Medical cannabis has gained legal status in a majority of states and is widely utilized for treating various health conditions, including depression, pain, anxiety, and attention-deficit/hyperactivity disorder. However, despite its widespread use, there is a significant lack of comprehensive data on the efficacy of cannabis as a therapeutic option. To address this information gap, a groundbreaking National Cannabis Study is set to commence, tracking the responses of approximately 10,000 patients to cannabis treatment. This initiative, forming part of the larger Cannabis and Health Research Initiative, aims to generate valuable insights by combining data from observational studies, electronic medical records, and a cohort of medicinal cannabis users.

The Research Initiative

The team behind the initiative, led by Ryan Vandrey, a professor of psychiatry and behavioral sciences at the Johns Hopkins University School of Medicine, seeks to unravel the health impacts of therapeutic cannabis use. Vandrey emphasizes the scarcity of high-quality data available for cannabis compared to other medicines and underscores the mission of the research to provide a foundation for understanding the effectiveness and potential risks associated with different cannabis products in various populations and for different therapeutic purposes.

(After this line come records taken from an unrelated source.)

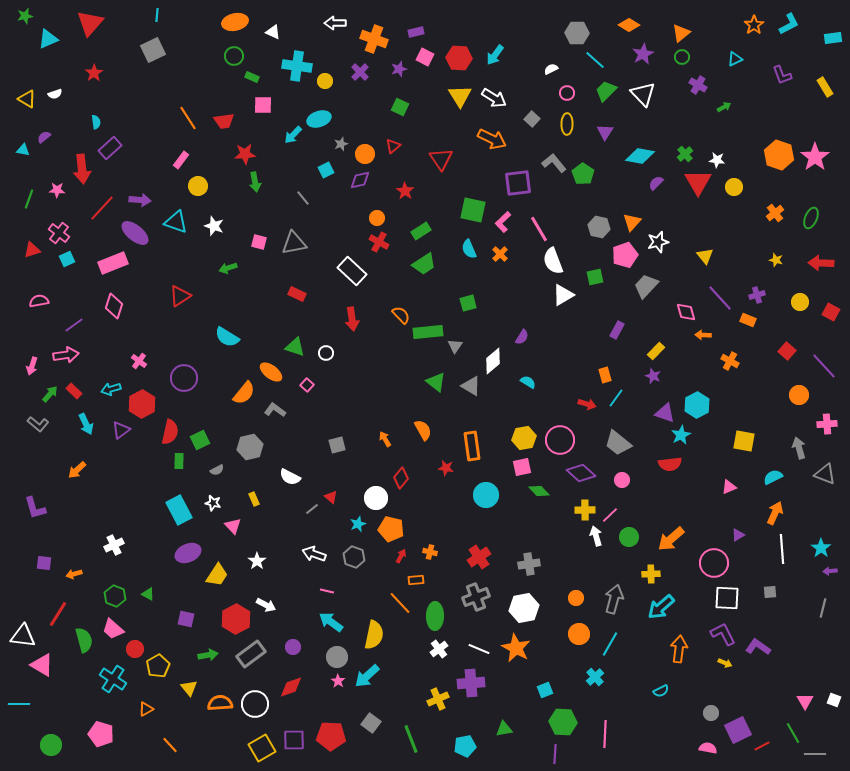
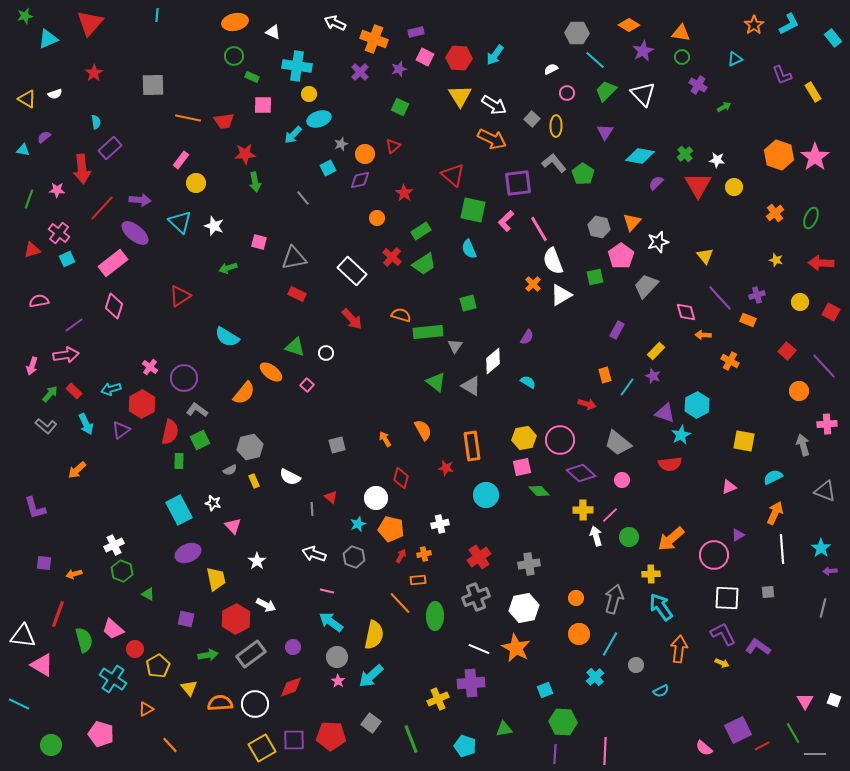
white arrow at (335, 23): rotated 25 degrees clockwise
orange triangle at (681, 33): rotated 48 degrees clockwise
cyan rectangle at (833, 38): rotated 60 degrees clockwise
gray square at (153, 50): moved 35 px down; rotated 25 degrees clockwise
purple star at (643, 54): moved 3 px up
yellow circle at (325, 81): moved 16 px left, 13 px down
yellow rectangle at (825, 87): moved 12 px left, 5 px down
white arrow at (494, 98): moved 7 px down
orange line at (188, 118): rotated 45 degrees counterclockwise
yellow ellipse at (567, 124): moved 11 px left, 2 px down
red triangle at (441, 159): moved 12 px right, 16 px down; rotated 15 degrees counterclockwise
cyan square at (326, 170): moved 2 px right, 2 px up
red triangle at (698, 182): moved 3 px down
yellow circle at (198, 186): moved 2 px left, 3 px up
red star at (405, 191): moved 1 px left, 2 px down
cyan triangle at (176, 222): moved 4 px right; rotated 25 degrees clockwise
pink L-shape at (503, 222): moved 3 px right, 1 px up
red cross at (379, 242): moved 13 px right, 15 px down; rotated 12 degrees clockwise
gray triangle at (294, 243): moved 15 px down
orange cross at (500, 254): moved 33 px right, 30 px down
pink pentagon at (625, 255): moved 4 px left, 1 px down; rotated 15 degrees counterclockwise
pink rectangle at (113, 263): rotated 16 degrees counterclockwise
white triangle at (563, 295): moved 2 px left
orange semicircle at (401, 315): rotated 30 degrees counterclockwise
red arrow at (352, 319): rotated 35 degrees counterclockwise
purple semicircle at (522, 337): moved 5 px right
pink cross at (139, 361): moved 11 px right, 6 px down
orange circle at (799, 395): moved 4 px up
cyan line at (616, 398): moved 11 px right, 11 px up
gray L-shape at (275, 410): moved 78 px left
gray L-shape at (38, 424): moved 8 px right, 2 px down
gray arrow at (799, 448): moved 4 px right, 3 px up
gray semicircle at (217, 470): moved 13 px right
gray triangle at (825, 474): moved 17 px down
red diamond at (401, 478): rotated 25 degrees counterclockwise
yellow rectangle at (254, 499): moved 18 px up
gray line at (312, 509): rotated 56 degrees counterclockwise
yellow cross at (585, 510): moved 2 px left
orange cross at (430, 552): moved 6 px left, 2 px down; rotated 24 degrees counterclockwise
pink circle at (714, 563): moved 8 px up
yellow trapezoid at (217, 575): moved 1 px left, 4 px down; rotated 45 degrees counterclockwise
orange rectangle at (416, 580): moved 2 px right
gray square at (770, 592): moved 2 px left
green hexagon at (115, 596): moved 7 px right, 25 px up
cyan arrow at (661, 607): rotated 96 degrees clockwise
red line at (58, 614): rotated 12 degrees counterclockwise
white cross at (439, 649): moved 1 px right, 125 px up; rotated 24 degrees clockwise
yellow arrow at (725, 663): moved 3 px left
cyan arrow at (367, 676): moved 4 px right
cyan line at (19, 704): rotated 25 degrees clockwise
gray circle at (711, 713): moved 75 px left, 48 px up
pink line at (605, 734): moved 17 px down
cyan pentagon at (465, 746): rotated 30 degrees clockwise
pink semicircle at (708, 748): moved 4 px left; rotated 150 degrees counterclockwise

Collaborating with experts such as Johannes Thrul, an associate professor of mental health at the Johns Hopkins Bloomberg School of Public Health, and receiving substantial support from the National Institute on Drug Abuse (NIDA) in the form of a five-year, $10 million grant, the research initiative is well-positioned to make significant strides in understanding the nuances of medical cannabis use.

The study aims to collect data from a diverse group of around 10,000 patients, tracking their journey from cannabis naivety to a year or more of medical cannabis use. Multiple assessments will be conducted, with a focus on the initial stages of cannabis use when patients are likely to experiment with different products to find those most effective for their symptoms. The database will encompass crucial variables, including the chemical composition of cannabis products, delivery methods (smoking vs. edibles), interactions with other medications, and dosage details.

Potential Impact

Beyond aiding clinical decision-making, the registry established through this study could play a pivotal role in shaping policies and regulatory structures for medical cannabis use. Additionally, the wealth of data gathered may prove invaluable for designing clinical trials and advancing basic science research in the field. Ryan Vandrey stresses the vast diversity within the umbrella term “cannabis” and expresses the initiative's commitment to narrowing the focus, identifying promising areas, and directing scientific efforts toward those areas with the greatest potential for positive impact.


The National Cannabis Study, supported by the Cannabis and Health Research Initiative and funded by NIDA, represents a significant step forward in addressing the dearth of quality data on the therapeutic use of cannabis. As the research progresses, it holds the promise of not only enhancing our understanding of the health impacts of medical cannabis but also contributing to the development of evidence-based practices, regulatory guidelines, and further scientific exploration in this rapidly evolving field.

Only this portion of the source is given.